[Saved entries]
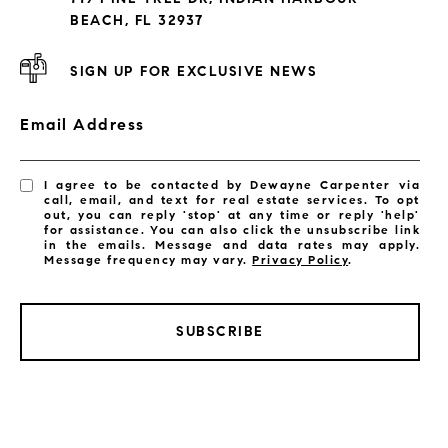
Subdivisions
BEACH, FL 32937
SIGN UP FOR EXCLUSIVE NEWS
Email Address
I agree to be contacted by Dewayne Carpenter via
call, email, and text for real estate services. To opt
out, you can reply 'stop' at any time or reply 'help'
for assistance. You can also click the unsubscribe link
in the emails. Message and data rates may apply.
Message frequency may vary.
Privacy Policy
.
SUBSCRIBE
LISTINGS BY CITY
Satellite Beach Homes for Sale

* * *

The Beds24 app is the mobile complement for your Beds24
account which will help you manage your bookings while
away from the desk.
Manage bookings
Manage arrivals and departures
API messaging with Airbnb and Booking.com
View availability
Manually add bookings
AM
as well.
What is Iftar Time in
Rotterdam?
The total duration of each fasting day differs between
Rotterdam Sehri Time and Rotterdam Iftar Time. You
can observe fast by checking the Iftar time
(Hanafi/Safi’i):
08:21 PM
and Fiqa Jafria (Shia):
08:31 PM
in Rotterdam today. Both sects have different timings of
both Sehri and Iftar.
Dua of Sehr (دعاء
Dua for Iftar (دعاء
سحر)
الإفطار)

==

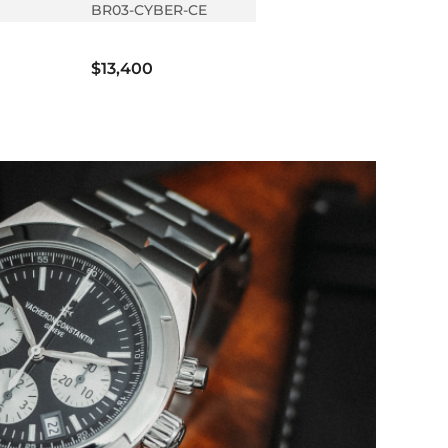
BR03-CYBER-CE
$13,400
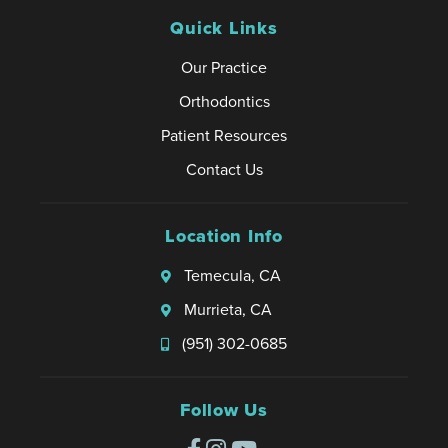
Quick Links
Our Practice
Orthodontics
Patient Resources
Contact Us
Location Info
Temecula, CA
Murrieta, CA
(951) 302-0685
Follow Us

_What you will do_
Find the word "your" in the entries and show each line where it is found.

_Exercise output_
The Beds24 app is the mobile complement for your Beds24
account which will help you manage your bookings while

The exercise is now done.